Imagine the impact on the lighting design industry—and life as a consumer of lighting—if there was a flexible, energy-efficient, paper-thin light source that could be produced economically.
GE Lighting (NYSE:GE) will preview potential organic light-emitting diode (OLED) lighting application ideas during two industry trade shows this year, Light + Building 2010 in Frankfurt, Germany and LightFair 2010 in Las Vegas, Nevada, USA. The company will show OLEDs in a number of configurations at both shows, including fixture prototypes that help to demonstrate the expected competitive advantages of GE’s approach to OLEDs: flexibility and an ultra-thin form factor.
“Lighting is becoming more than just a functional, utilitarian aspect of an environment,” says Zoltan Vamos, GE Lighting’s Budapest-based global general manager of lighting technology. “We’re still experimenting and imagining a future with OLEDs but we think our approach will allow us to apply light to literally any surface at a thickness of just a few sheets of paper.”
“OLED technology represents the biggest potential for new product development and advances in the lit environment,” comments Simon Fisher, director of product design with LAPD Lighting Consultants, Lemsford Village, Hertfordshire, UK. “The potential contained within flexible thin film lighting is enormous and holds the key to changing the way we design and coordinate lighting into our architecture and environments.”
According to Sheila Kennedy, AIA, principal of Kennedy & Violich Architecture, Ltd., “OLED technology presents a new material for lighting that appeals to our senses, our creativity and our environment. Imagine an energy efficient, flexible white light that can be produced with a very low-carbon manufacturing footprint and can be designed to bend into lightweight, luminous forms or be integrated into the surfaces of architecture. With flexible OLED materials, GE has the potential to re-invent the fundamental form and industrial ecology of the light bulb.”
Researchers and product development teams from GE Lighting in Cleveland in partnership with Konica Minolta Holdings, Inc., Konica Minolta Technology Center, Inc. (collectively KM) and GE’s Global Research Center in Niskayuna, New York, have been working together on OLED technology since 2007. GE’s technology partnership with KM, a world leader in imaging products, has enabled GE engineers to tap into KM’s thin-film technology, which plays an important role in the development of highly productive OLEDs.
“The time is right for OLEDs to emerge as an option for consumers, as new energy regulations taking hold around the world are impacting the design, use and disposal of lighting products,” notes Vamos. “OLEDs are a gateway to limitless design possibilities that can keep pace with protocols today and anticipate those yet to come.”
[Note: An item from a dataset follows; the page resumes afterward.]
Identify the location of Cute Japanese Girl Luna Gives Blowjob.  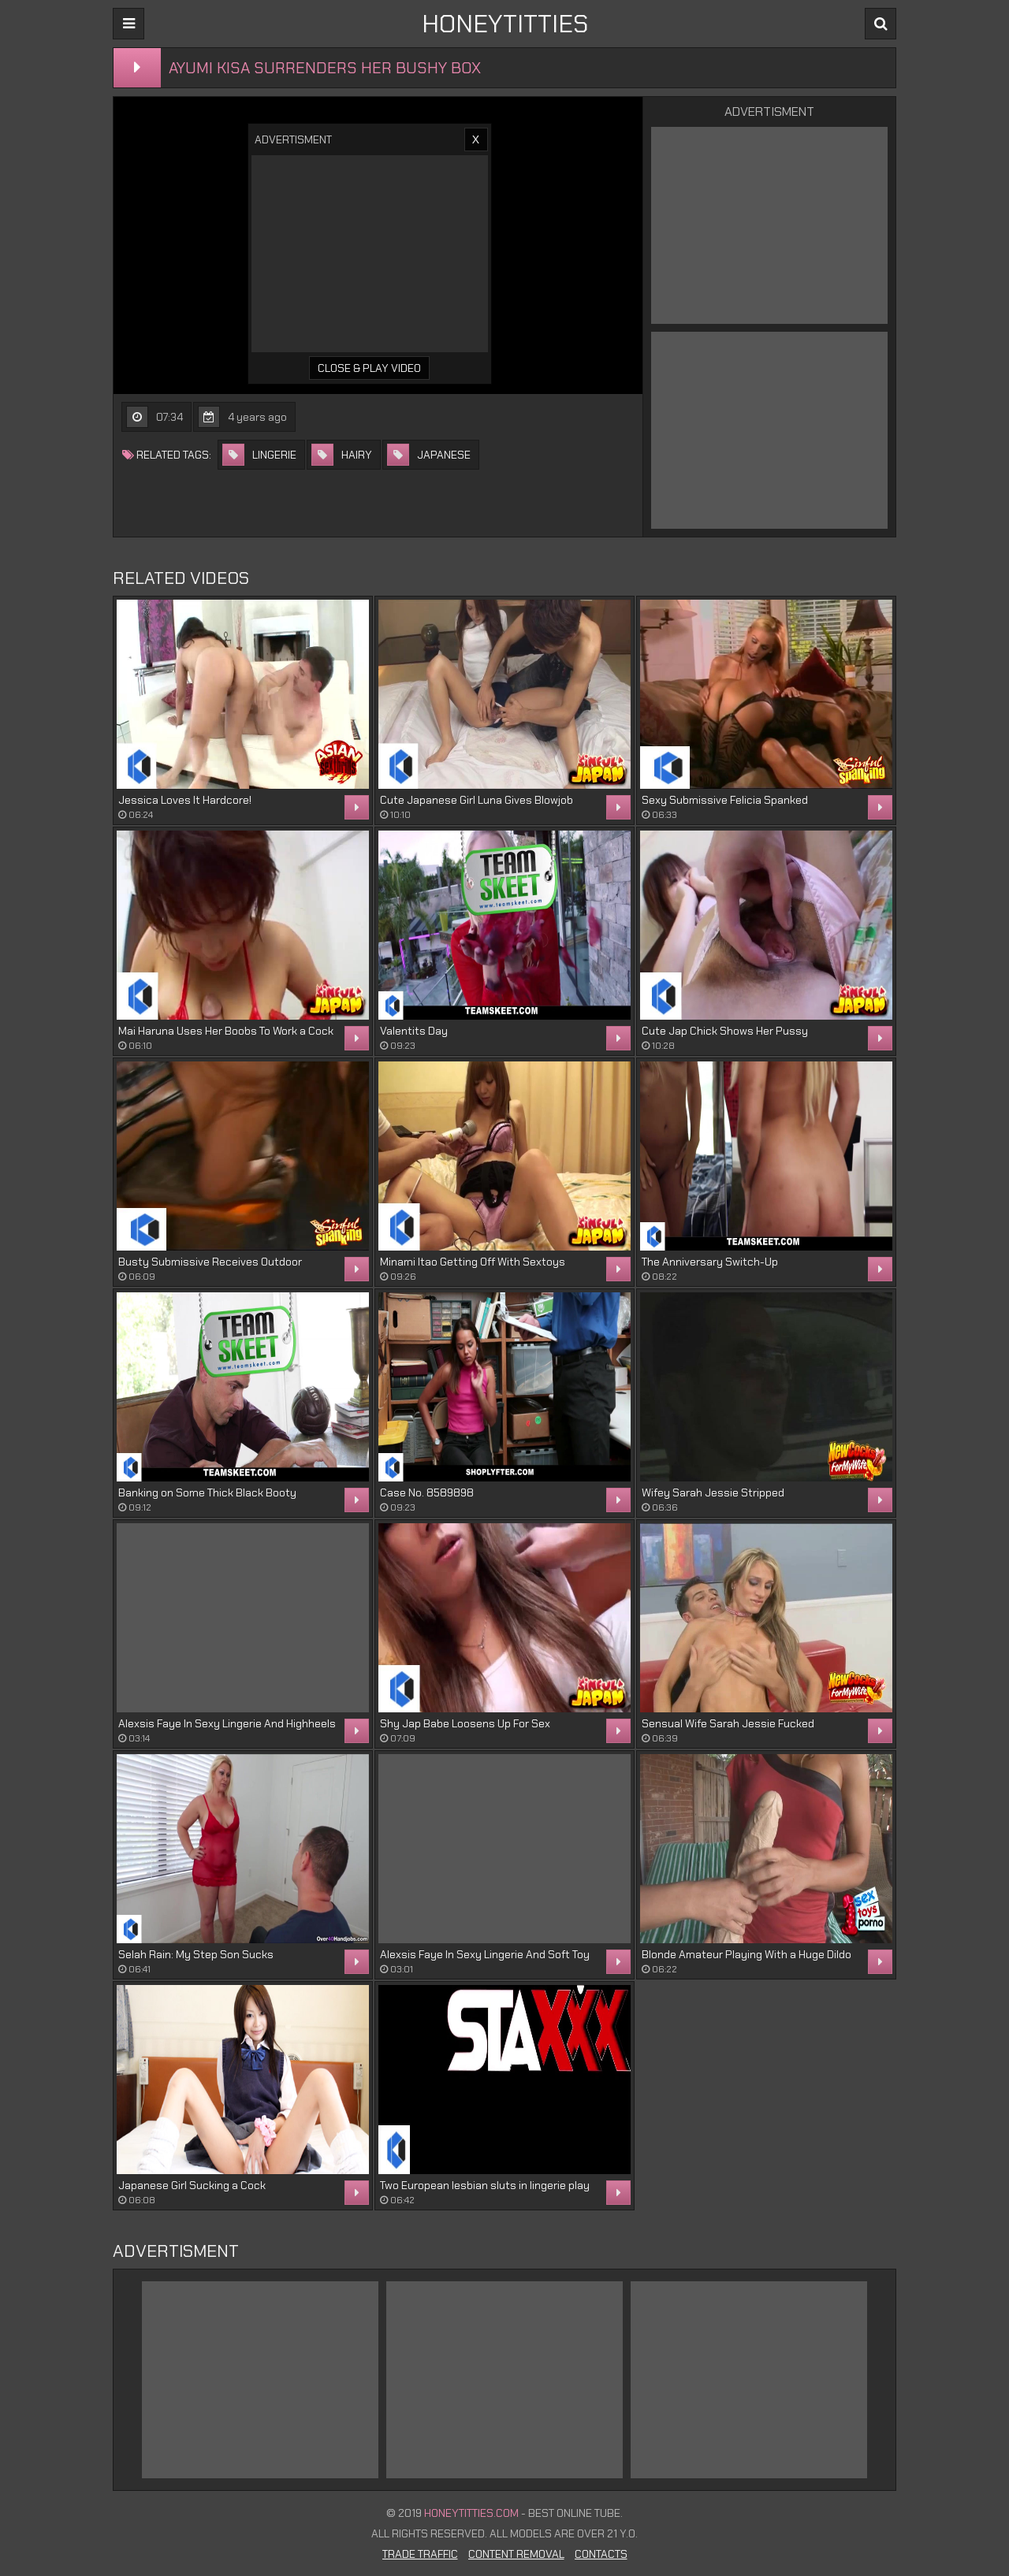 (476, 800). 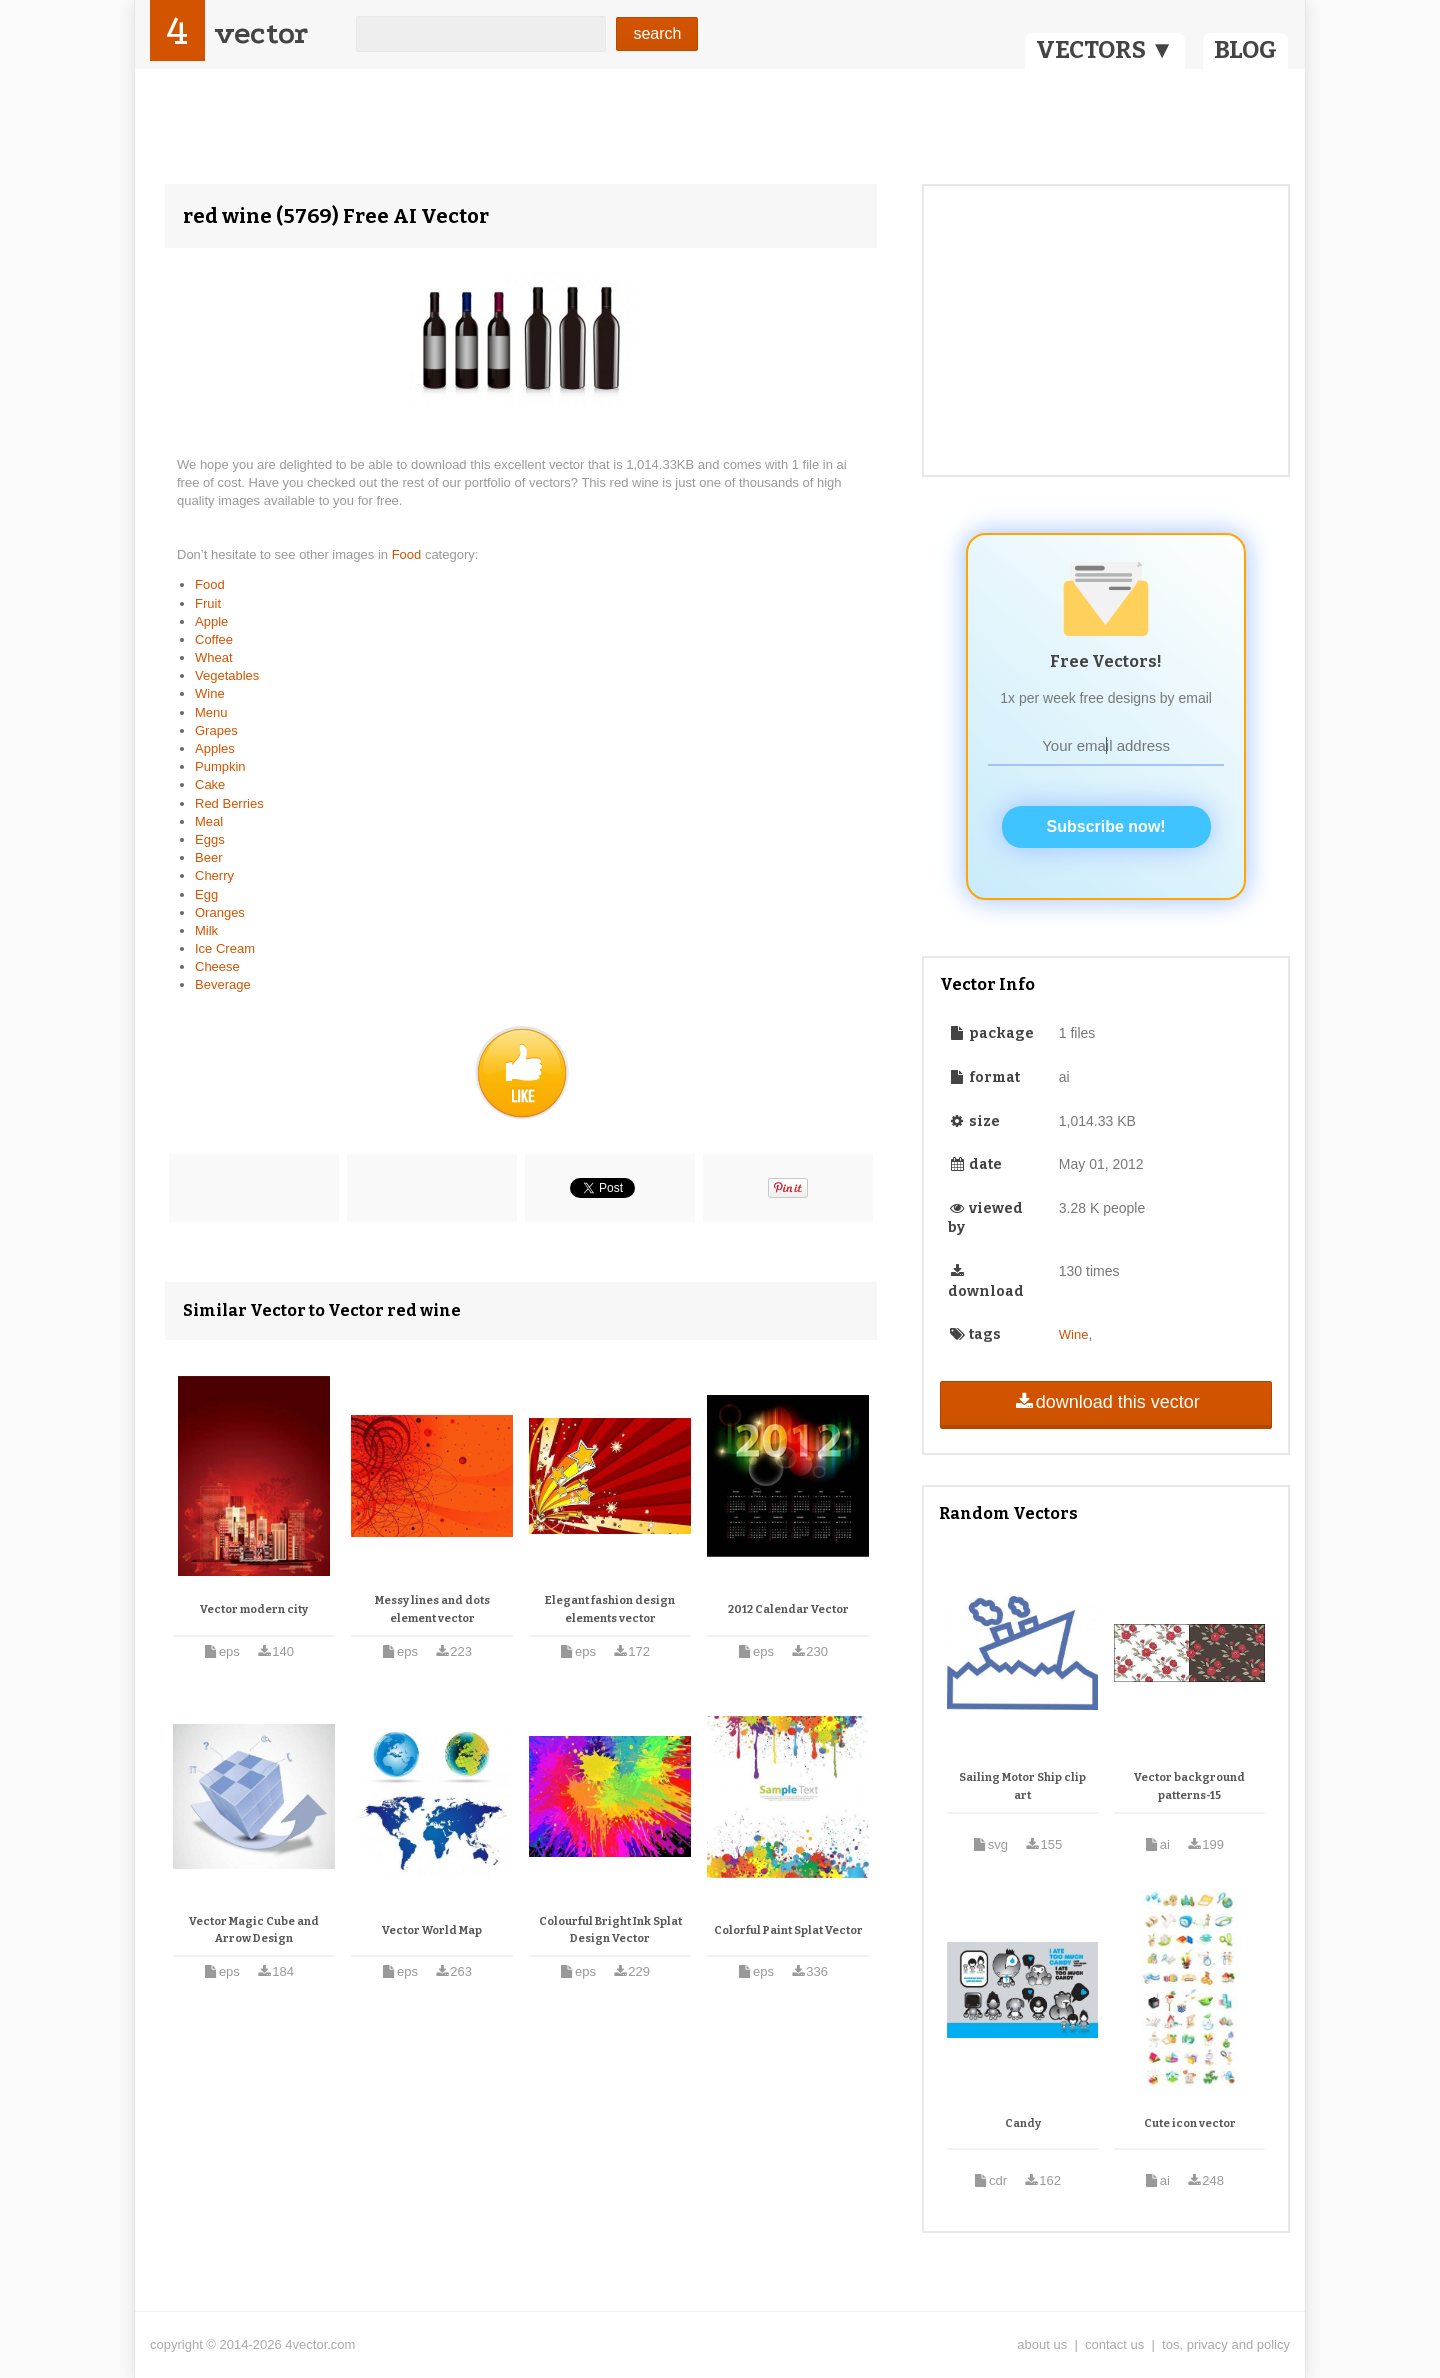  What do you see at coordinates (1042, 2344) in the screenshot?
I see `about us` at bounding box center [1042, 2344].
GE has worked with a number of prominent lighting designers, architects and graphic designers, including Fisher and Kennedy, to ensure its early OLED solutions can be used in real-world scenarios. OLED solutions produced as GE and KM envision hold promise for lowering the costs to produce, use and maintain lighting. GE’s OLED solutions will be mercury-free, lightweight and dimmable.
What are OLEDs?
OLEDs are thin, organic materials sandwiched between two electrodes, which illuminate when an electrical charge is applied. In addition to widespread design capabilities, OLEDs have the potential to deliver dramatically improved levels of efficiency and environmental performance, while achieving the high quality of illumination found in traditional light-emitting diode (LED) systems.
KM was the first company to develop proprietary blue phosphorescent materials. In 2006, KM combined this material with multi-layer film design and innovative optical design technologies to successfully develop white OLEDs. KM’s experience making photosensitive materials and coatings has enabled the development of a highly productive roll-to-roll coating process using advanced barrier films that are considered indispensable for prolonging the life of OLED lighting. This approach, similar to newspaper printing, is expected to be less costly than the common evaporation method that forms films one by one on glass substrate. The few organic electronic products on the market today are made with more conventional batch processes and are relatively high in cost.
KM sees OLED lighting as one of its most promising new businesses. It began the construction of a new pilot line in November 2009 to establish a mass production capability. The line will be completed in the autumn of 2010. A roll-to-roll manufacturing infrastructure that enables high performance and low cost devices will allow a more widespread adoption of GE’s OLEDs when commercialization of the product—various sized panels of light (based on 75-mm X 150-mm or 3-inch x 6-inch)—starts in 2011.